Мы с ней составляли в это утро одну из тех пар, скопления и стоянки
которых усеивают набережную, одну из тех пар, которым нужны эти встречи,
только чтобы обменяться двумя-тремя словами, и которые потом расходятся в
разные стороны и идут гулять дальше. Я воспользовался этой остановкой, чтобы
посмотреть и установить окончательно, где же все-таки находится родинка. И
вот, подобно фразе из сонаты Вентейля, которая привела меня в восторг и
которая по воле моего воспоминания скиталась между анданте и финалом до тех
пор, пока однажды в моих руках не оказались ноты и я ее не нашел и не
закрепил для нее в моей памяти место в скерцо, родинка, представлявшаяся мне
то на щеке, то на подбородке, теперь навсегда остановилась на верхней губе,
под носом. Вот еще так же мы с удивлением обнаруживаем стихи, которые знаем
наизусть, в произведении, где мы никак не ожидали их отыскать.
В этот миг, как бы для того, чтобы у самого моря мог развернуть все
многообразие своих форм роскошный ансамбль, какой представляло собою
красивое шествие девушек, и золотистых и розовых, обожженных солнцем и
ветром, подруги Альбертины, все до одной - с прелестными ножками, с гибким
станом, и вместе с тем такие разные, идя нам навстречу, построились в ряд
параллельно морю. Я попросил у Альбертины разрешения проводить ее. К
сожалению, она ограничилась тем, что в знак приветствия махнула им рукой.
"Ваши подружки будут недовольны, что вы не с ними", - в надежде, что мы
пройдемся вместе, заметил я.
К нам подошел молодой человек с правильными чертами лица; в руке он
держал ракетки. Это был игрок в баккара, чьи безумства возмущали судейшу. С
холодным, безучастным видом, который для него, должно быть, являлся знаком
наивысшей изысканности, он поздоровался с Альбертиной. "Вы с гольфа. Октав?

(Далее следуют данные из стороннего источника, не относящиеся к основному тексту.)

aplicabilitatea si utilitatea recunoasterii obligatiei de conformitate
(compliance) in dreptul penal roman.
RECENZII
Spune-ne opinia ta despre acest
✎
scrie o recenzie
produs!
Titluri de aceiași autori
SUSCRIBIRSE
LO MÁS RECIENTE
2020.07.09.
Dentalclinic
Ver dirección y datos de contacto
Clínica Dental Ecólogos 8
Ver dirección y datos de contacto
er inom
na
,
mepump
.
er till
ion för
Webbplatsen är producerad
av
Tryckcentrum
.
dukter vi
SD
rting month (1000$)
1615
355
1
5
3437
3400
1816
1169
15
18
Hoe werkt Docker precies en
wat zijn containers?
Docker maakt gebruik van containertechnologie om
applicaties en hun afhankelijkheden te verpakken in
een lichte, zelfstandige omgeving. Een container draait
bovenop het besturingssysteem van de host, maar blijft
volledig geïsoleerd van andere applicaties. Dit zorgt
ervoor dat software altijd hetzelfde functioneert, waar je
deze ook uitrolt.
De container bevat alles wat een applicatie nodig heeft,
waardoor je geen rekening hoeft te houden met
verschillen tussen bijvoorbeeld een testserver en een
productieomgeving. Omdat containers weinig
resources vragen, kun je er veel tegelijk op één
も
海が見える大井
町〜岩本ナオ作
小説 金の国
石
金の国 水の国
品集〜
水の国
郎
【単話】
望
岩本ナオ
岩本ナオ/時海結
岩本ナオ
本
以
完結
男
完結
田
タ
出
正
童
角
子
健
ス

- спросила она. - Ну как дела, вы были в форме?" -. "А, надоело! Все время
мазал", - ответил он. "Андре была?" - "Да, у нее семьдесят семь". - "О, это
рекорд!" - "Вчера у меня было восемьдесят два". Молодой человек был сыном
очень богатого промышленника, которому предстояло играть довольно видную
роль в организации Всемирной выставки. Меня поразило в Октаве, как и в
других весьма немногочисленных приятелях девушек, вот что: знание всего,
относящегося к одежде, манере держаться, сигарам, английским напиткам,
лошадям, изученного ими до мельчайших подробностей, - так что рассуждали они
об этом с горделивой непогрешимостью, переходившей в немногословную
скромность ученого, - накапливалось у них обособленно, в отрыве от какой бы
то ни было духовной культуры. У этого молодого человека не могло быть
никаких колебаний насчет того, когда приличия позволяют надевать смокинг, а
когда - пижаму, но он понятия не имел, в каком случае можно употребить
такое-то слово, а в каком - нельзя, он не знал элементарных правил
французской грамматики. Эта несогласованность двух культур, вероятно, была и
у его отца, председателя Союза бальбекских домовладельцев, - в обращении к
избирателям, расклеенном на всех стенах, он писал: "Я хотел видеть мэра,
чтобы с ним об этом поговорить, он не хотел слышать мои справедливые
жалобы". Октав получал призы в казино за все танцы: за бостон, танго и т д.,
и это дало бы ему возможность, если бы он только захотел, найти себе
завидную невесту на "морских купаньях", где не в переносном, а в буквальном
смысле девушка отдает руку "кавалеру". Молодой человек закурил сигару,
прежде спросив Альбертину: "Вы позволите?" - так, как просят разрешения - не
прерывая разговора, кончить срочную работу. Он не мог "ничего не делать",
хотя никогда ничего не делал. Полная бездеятельность влечет за собой в конце
концов те же самые последствия, что и непосильная работа, - как в области
духа, так равно и в области тела, в области мускулов, - вот почему
постоянная умственная пустота, которую прикрывал задумчивый лоб Октава, в
конце концов, хотя внешне Октав был все так же спокоен, начала вызывать у
него бесплодный зуд мысли, не дававший ему спать по ночам, как это бывает с
переутомившимися метафизиками.
Полагая, что, будь я знаком с их приятелями, я бы чаще виделся с
девушками, я уж было хотел попросить Альбертину представить меня Октаву. Как
только он ушел, все повторяя: "Продулся", - я сказал об этом Альбертине. Я
надеялся, что она это сделает в следующий раз. "Вот еще, стану я вас
знакомить с пшютом! Здесь полно пшютов. Но им не о чем с вами разговаривать.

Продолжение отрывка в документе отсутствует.